%%

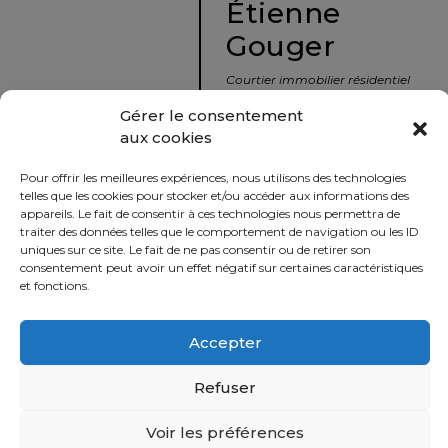
Étienne
protégé!
Gouger
Le
courtier
Courtier immobilier résidentiel
immobilier
et commercial
Gérer le consentement
:
aux cookies
votre
info@nousavonsvendu.co
chemin
Pour offrir les meilleures expériences, nous utilisons des technologies
vers
450 229-2992
telles que les cookies pour stocker et/ou accéder aux informations des
la
appareils. Le fait de consentir à ces technologies nous permettra de
50 rue morin,
traiter des données telles que le comportement de navigation ou les ID
tranquillité
uniques sur ce site. Le fait de ne pas consentir ou de retirer son
Sainte-Adèle, Québec
d’esprit
consentement peut avoir un effet négatif sur certaines caractéristiques
J8B 2P7
et fonctions.
Le
défi
Accepter
Imprimer
Partager
de
vendre
Refuser
à
juste
Voir les préférences
Politique
prix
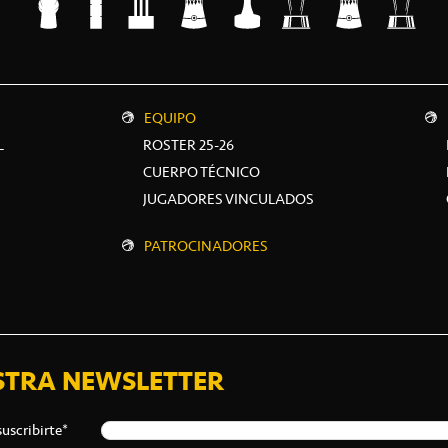
EQUIPO
L
ROSTER 25-26
CUERPO TÉCNICO
JUGADORES VINCULADOS
PATROCINADORES
STRA NEWSLETTER
suscribirte*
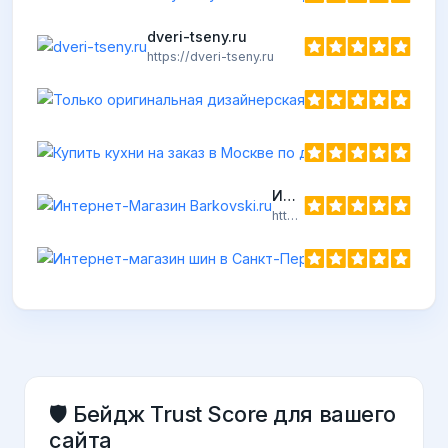
dveri-tseny.ru
https://dveri-tseny.ru
Ку
htt
Интернет-Магазин Barkovski.ru
https://barkovski.ru
Интернет-
https://10shin
🛡️ Бейдж Trust Score для вашего
сайта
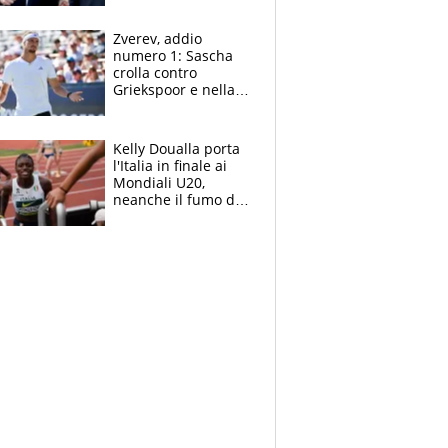
Marocco
Zverev, addio
numero 1: Sascha
crolla contro
Griekspoor e nella
sfida a due con
Sinner si conferma
terzo. Quanti malori
Kelly Doualla porta
a Montreal
l'Italia in finale ai
Mondiali U20,
neanche il fumo di
un incendio la frena
sui 100 metri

%%

> [TASK TO COMPLETE]:
Take the line with "aux cookies" as the first line and the last line of the records above as the final one; reproduce exactly the lines between them, both included, without pictures.

> [RESULT FOR THIS EXERCISE]:
aux cookies
votre
info@nousavonsvendu.co
chemin
Pour offrir les meilleures expériences, nous utilisons des technologies
vers
450 229-2992
telles que les cookies pour stocker et/ou accéder aux informations des
la
appareils. Le fait de consentir à ces technologies nous permettra de
50 rue morin,
traiter des données telles que le comportement de navigation ou les ID
tranquillité
uniques sur ce site. Le fait de ne pas consentir ou de retirer son
Sainte-Adèle, Québec
d’esprit
consentement peut avoir un effet négatif sur certaines caractéristiques
J8B 2P7
et fonctions.
Le
défi
Accepter
Imprimer
Partager
de
vendre
Refuser
à
juste
Voir les préférences
Politique
prix
EQUIPO
L
ROSTER 25-26
CUERPO TÉCNICO
JUGADORES VINCULADOS
PATROCINADORES
STRA NEWSLETTER
suscribirte*
dveri-tseny.ru
https://dveri-tseny.ru
Ку
htt
Интернет-Магазин Barkovski.ru
https://barkovski.ru
Интернет-
https://10shin
🛡️ Бейдж Trust Score для вашего
сайта
Marocco
Zverev, addio
numero 1: Sascha
crolla contro
Griekspoor e nella
sfida a due con
Sinner si conferma
terzo. Quanti malori
Kelly Doualla porta
a Montreal
l'Italia in finale ai
Mondiali U20,
neanche il fumo di
un incendio la frena
sui 100 metri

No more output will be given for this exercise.